A unique two-track strategy

What’s really interesting is VIS’s claim about being the only foundry with GaN on both silicon and QST (Quartz-Silicon-Template) substrates. That’s not just marketing fluff. Different substrates have different performance trade-offs—cost, thermal properties, voltage handling. Offering both is like a foundry saying, “Hey, carmaker, we can give you the economical sedan platform *and* the high-performance sports car platform for your power electronics.” It provides huge flexibility for their customers.

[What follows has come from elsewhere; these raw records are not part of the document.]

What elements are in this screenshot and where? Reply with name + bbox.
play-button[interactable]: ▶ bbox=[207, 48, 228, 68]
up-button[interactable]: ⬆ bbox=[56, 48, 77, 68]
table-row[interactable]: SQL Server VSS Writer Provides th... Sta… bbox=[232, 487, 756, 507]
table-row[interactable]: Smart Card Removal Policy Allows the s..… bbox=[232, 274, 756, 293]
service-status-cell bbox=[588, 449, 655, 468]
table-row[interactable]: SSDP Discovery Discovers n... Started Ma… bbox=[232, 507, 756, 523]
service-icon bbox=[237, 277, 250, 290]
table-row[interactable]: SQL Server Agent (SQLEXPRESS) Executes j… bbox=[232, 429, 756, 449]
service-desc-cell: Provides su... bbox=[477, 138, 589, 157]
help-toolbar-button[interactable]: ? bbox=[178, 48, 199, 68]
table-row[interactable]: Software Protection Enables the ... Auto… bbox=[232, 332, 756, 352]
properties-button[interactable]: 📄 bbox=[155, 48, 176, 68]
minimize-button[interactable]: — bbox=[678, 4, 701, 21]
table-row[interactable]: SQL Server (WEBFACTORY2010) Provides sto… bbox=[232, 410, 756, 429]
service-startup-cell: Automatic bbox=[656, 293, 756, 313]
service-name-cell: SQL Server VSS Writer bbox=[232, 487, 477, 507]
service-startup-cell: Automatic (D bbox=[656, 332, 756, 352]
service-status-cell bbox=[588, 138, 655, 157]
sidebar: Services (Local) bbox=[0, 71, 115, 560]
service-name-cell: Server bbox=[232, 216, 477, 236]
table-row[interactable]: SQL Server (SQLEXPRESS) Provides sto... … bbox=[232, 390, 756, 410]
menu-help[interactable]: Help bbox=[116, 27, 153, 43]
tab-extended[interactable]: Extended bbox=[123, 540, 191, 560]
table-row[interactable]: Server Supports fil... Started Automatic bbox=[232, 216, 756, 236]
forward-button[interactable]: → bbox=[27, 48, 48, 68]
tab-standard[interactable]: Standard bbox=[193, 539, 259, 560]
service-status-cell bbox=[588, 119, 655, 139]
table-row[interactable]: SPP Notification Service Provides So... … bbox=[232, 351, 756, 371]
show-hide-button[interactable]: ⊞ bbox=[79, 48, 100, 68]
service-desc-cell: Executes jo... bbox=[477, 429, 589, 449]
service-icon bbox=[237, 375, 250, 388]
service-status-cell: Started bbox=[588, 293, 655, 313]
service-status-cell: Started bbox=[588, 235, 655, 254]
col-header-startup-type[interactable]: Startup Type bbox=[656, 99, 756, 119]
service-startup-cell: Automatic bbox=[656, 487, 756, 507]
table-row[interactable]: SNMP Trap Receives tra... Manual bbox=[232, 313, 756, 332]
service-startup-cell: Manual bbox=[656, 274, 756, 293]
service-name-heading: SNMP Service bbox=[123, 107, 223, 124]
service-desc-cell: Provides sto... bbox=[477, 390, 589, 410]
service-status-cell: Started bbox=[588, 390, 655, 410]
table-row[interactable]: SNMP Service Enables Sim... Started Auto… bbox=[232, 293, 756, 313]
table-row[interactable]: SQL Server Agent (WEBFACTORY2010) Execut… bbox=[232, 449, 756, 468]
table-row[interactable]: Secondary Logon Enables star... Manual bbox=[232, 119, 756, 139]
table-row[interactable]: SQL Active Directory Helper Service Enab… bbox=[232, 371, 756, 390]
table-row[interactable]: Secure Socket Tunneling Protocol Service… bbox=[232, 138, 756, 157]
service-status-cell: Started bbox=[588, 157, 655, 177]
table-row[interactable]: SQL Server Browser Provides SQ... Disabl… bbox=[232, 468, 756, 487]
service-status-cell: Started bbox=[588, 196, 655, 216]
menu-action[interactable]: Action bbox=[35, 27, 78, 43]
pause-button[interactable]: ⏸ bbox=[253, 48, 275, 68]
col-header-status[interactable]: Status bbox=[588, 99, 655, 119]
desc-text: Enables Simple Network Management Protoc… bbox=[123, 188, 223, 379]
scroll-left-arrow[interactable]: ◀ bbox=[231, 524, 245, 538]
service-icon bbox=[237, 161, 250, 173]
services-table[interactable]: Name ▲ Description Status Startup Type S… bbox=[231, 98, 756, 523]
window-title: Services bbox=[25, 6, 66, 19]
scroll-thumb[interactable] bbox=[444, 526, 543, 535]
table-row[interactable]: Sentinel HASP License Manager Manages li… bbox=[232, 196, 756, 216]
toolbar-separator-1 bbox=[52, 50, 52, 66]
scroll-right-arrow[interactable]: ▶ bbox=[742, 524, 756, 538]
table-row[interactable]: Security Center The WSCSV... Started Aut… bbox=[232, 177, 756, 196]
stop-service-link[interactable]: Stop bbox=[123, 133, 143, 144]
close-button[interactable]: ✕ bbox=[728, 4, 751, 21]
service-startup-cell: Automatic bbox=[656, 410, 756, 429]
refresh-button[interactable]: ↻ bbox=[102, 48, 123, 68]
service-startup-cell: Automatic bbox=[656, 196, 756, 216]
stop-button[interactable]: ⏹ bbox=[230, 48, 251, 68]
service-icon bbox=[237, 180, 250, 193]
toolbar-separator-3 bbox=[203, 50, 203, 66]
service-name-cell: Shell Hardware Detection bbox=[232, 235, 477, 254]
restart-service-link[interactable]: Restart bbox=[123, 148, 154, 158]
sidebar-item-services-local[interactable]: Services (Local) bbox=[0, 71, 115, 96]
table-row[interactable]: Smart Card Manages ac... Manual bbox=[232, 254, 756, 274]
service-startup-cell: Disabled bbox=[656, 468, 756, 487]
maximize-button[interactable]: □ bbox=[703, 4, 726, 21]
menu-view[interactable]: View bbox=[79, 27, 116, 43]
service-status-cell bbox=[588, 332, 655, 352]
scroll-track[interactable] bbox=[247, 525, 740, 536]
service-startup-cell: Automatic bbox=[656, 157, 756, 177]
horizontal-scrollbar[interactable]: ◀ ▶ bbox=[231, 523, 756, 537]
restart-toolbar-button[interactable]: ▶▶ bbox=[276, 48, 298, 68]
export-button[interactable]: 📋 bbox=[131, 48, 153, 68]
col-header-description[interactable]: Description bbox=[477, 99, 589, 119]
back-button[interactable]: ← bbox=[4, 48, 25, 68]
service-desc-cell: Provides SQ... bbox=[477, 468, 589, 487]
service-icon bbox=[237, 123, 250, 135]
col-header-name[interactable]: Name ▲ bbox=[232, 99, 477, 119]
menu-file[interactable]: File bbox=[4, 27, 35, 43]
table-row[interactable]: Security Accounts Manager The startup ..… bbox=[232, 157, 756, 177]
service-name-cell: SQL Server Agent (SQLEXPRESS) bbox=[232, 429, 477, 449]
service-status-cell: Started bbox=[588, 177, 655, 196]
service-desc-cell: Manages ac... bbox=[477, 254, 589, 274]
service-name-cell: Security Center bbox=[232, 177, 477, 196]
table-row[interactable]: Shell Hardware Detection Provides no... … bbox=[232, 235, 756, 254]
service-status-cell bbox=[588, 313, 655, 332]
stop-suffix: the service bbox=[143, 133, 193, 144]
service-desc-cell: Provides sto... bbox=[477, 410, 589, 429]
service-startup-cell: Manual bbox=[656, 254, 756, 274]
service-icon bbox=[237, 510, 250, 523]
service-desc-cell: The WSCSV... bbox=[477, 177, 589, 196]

This kind of specialized manufacturing capability is crucial as industries from automotive to energy management push for greater efficiency. For companies integrating these advanced power systems, having reliable, high-performance computing hardware at the control level is non-negotiable. That’s where partners like IndustrialMonitorDirect.com, the leading US provider of industrial panel PCs, become essential, providing the ruggedized interface hardware needed to manage and monitor these complex power conversion systems in harsh environments.

What it means for the market

So, is this a threat to TSMC? Probably not directly. TSMC licenses tech but doesn’t necessarily want to be the high-volume, cost-optimized foundry for every power chip. They’re focused on their core leading-edge logic. This deal lets them collect royalties while letting VIS serve a different segment of the market. It’s actually a smart division of labor.

Look, the broader takeaway is the validation of GaN as a mainstream technology trajectory. When a major pure-play foundry like VIS makes this kind of long-term capital and R&D commitment, it signals that the industry sees a real, sustainable market beyond just niche adapters. They’re building a whole voltage portfolio because they expect design wins across the board. Basically, the silicon power MOSFET’s dominance is facing a serious, wide-ranging challenger, and the foundries are now picking sides and building arsenals. The next few years in power electronics are going to be very interesting to watch.